2年前はエクストラスキルを取得してなかったが、今はしているのだろうか。
フィンとフォンは剣でヒューズさんを攻撃するが、すべて防がれていた。
2人の剣術の実力は同じくらいだろう。
そんなことを思いながら組み手を見ていたら、授業が終わったフォーリアさんがやってきた。

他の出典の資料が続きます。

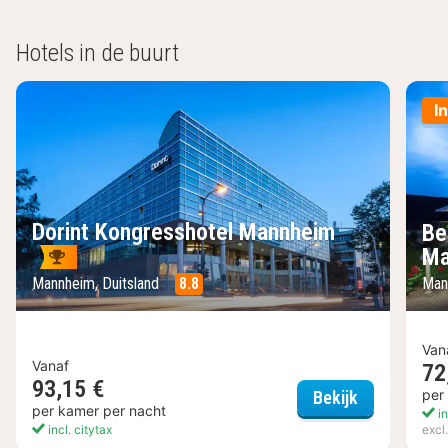
Hotels in de buurt
I
Dorint Kongresshotel Mannheim
Be
Ma
Mannheim, Duitsland
8.8
Man
Van
Vanaf
72
93,15 €
Dorint Kong
per
Bekijk
per kamer per nacht
in
incl. citytax
excl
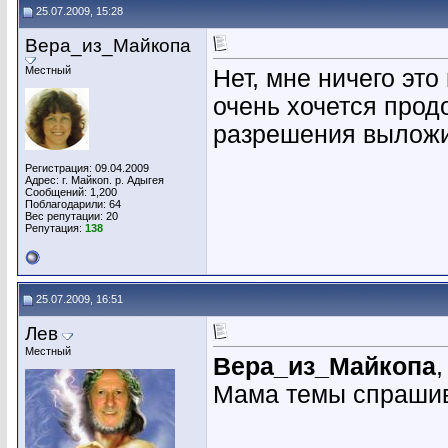
25.07.2009, 15:28
Вера_из_Майкопа
Местный
Нет, мне ничего эт
очень хочется прод
разрешения выложит
Регистрация: 09.04.2009
Адрес: г. Майкоп. р. Адыгея
Сообщений: 1,200
Поблагодарили: 64
Вес репутации:
20
Репутация:
138
25.07.2009, 16:51
Лев
Местный
Вера_из_Майкопа
,
Мама темы спрашив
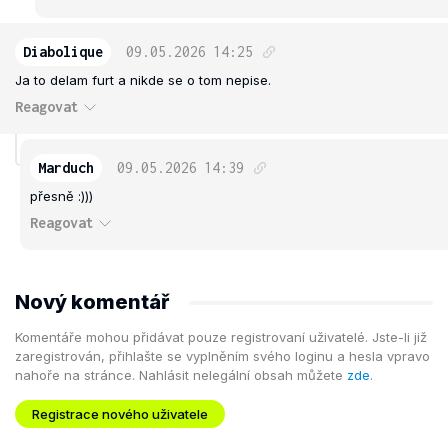
Diabolique
09.05.2026
14:25
Ja to delam furt a nikde se o tom nepise.
Reagovat
Marduch
09.05.2026
14:39
přesně :)))
Reagovat
Nový komentář
Komentáře mohou přidávat pouze registrovaní uživatelé. Jste-li již
zaregistrován, přihlašte se vyplněním svého loginu a hesla vpravo
nahoře na stránce. Nahlásit nelegální obsah můžete
zde
.
Registrace nového uživatele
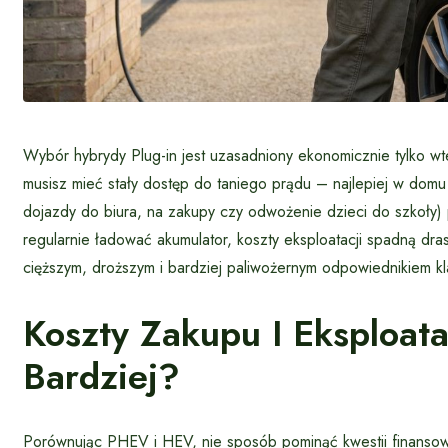
Wybór hybrydy Plug-in jest uzasadniony ekonomicznie tylko w
musisz mieć stały dostęp do taniego prądu – najlepiej w domu 
dojazdy do biura, na zakupy czy odwożenie dzieci do szkoły) p
regularnie ładować akumulator, koszty eksploatacji spadną dra
cięższym, droższym i bardziej paliwożernym odpowiednikiem kl
Koszty Zakupu I Eksploata
Bardziej?
Porównując PHEV i HEV, nie sposób pominąć kwestii finansow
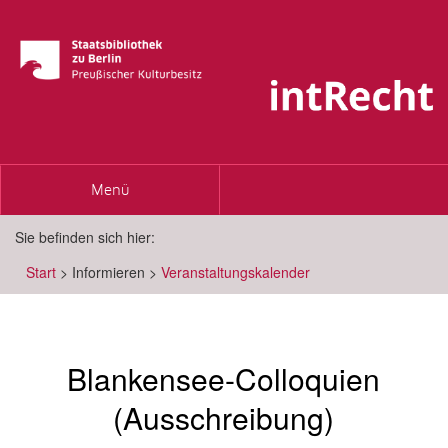
Toggle
Menü
navigation
Sie befinden sich hier:
Start
>
Informieren
>
Veranstaltungskalender
Blankensee-Colloquien
(Ausschreibung)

「ライル様。お久しぶりです。お目覚めしたと聞いて安心しました」
「久しぶり!俺が居ない間も学び舎を稼働させてくれてたみたいだね」
「はい。最近は従業員の方で授業を受けに来る方も居て」
「え?」
「子供の時に学べなかったから学んでみたいと言って、仕事がお休みの時に来たりしてます」
「そうなんだ。大変じゃない?」
「いえ全然です!むしろ楽しくて」
フォーリアさんは嬉しそうに語っていた。
「そういえばフィンとフォンはどんなかんじ?」
「無事にエクストラスキルを取得しました」
「本当に?」
「はい。エクストラスキルが特殊なので、2年前と変わらず冒険者を目指してます」
「うーん。それなら俺が直接みたほうがいいか」
「はい。喜ぶと思います」
俺はそう言ってヒューズさんと2人の元に向かった。
「3人共!ちょっと口出していい?」
「おう。いいぞ」
ヒューズさんは武器を降ろした。
「「ライル様!僕達、冒険者になれますか?」」
俺に気付いたフィンとフォンは凄い勢いで詰め寄ってきた。
「それを確認しようかなって。2人はどんなエクストラスキルだったの?」
「「『変動する双子』です!」」
「見てもいい?」
「「はい」」
俺は2人のステータスを見てみた。
○変動する双子Lv3
能力が変動する。
→イコール
双子の能力を等しくする。
→ニアリーイコール
双子の能力をほぼ等しくする。
→ノットイコール
双子の能力を等しくなくす。
「ん?どういうことだ」
俺は理解できなかった。
するとヒューズさんが口を開いた。
「こいつらのエクストラスキルは面白いぞ」
「そうなんですか?」
「普段はフィンが剣が得意でフォンが魔法が得意なんだ。だけどスキルを使うと、2人の力がほぼ同じになったり、剣術や魔法が異常に強くなったりしてるんだ」
「あーステータスを共有してるってことですか?」
「ああ。『ニアリーイコール』を使うといつもの2人。『イコール』を使うと差分を片方のステータスで補う。『ノットイコール』を使うと完全近接特化のフィンと完全魔法特化のフォンが出来上がる」
「なるほど」
中々面白いエクストラスキルみたいだ。
「よし。色々終わったら特訓しよう!」
「「やったー!」」
この村の子供はなんで特訓と言われて喜ぶんだろう。
「領主との謁見とかもあるので、落ち着いたらで。それまでの時間がもったいないから、カラッカの冒険者ギルドで冒険者登録してくること。引率はヒューズさん」
「なんでわざわざカラッカに行くんだ?」
「俺が寝てる間に、子供を舐める冒険者が現れている事を期待して」
「お前ってやつは本当に」
ヒューズさんはやれやれといった表情を俺に向けていた。
「そういえばヒューズさん」
「ん?」
「2年前の村の防衛で、従業員全員がモンスターと戦ってたの知ってました?」
「は?」
ヒューズさんは驚いていた。
俺の怒りが込められた笑顔を見たヒューズさんは頭を掻きながら口を開く。
「あのバカ」
「罰は与えますんで」
「ああ。さすがにそれは止められない」
「報告がないのが一番ダメです」
「ああ。そこは罰が終わったら俺の方からも説教する」
「お願いしますね」
俺はそう言って学び舎を後にした。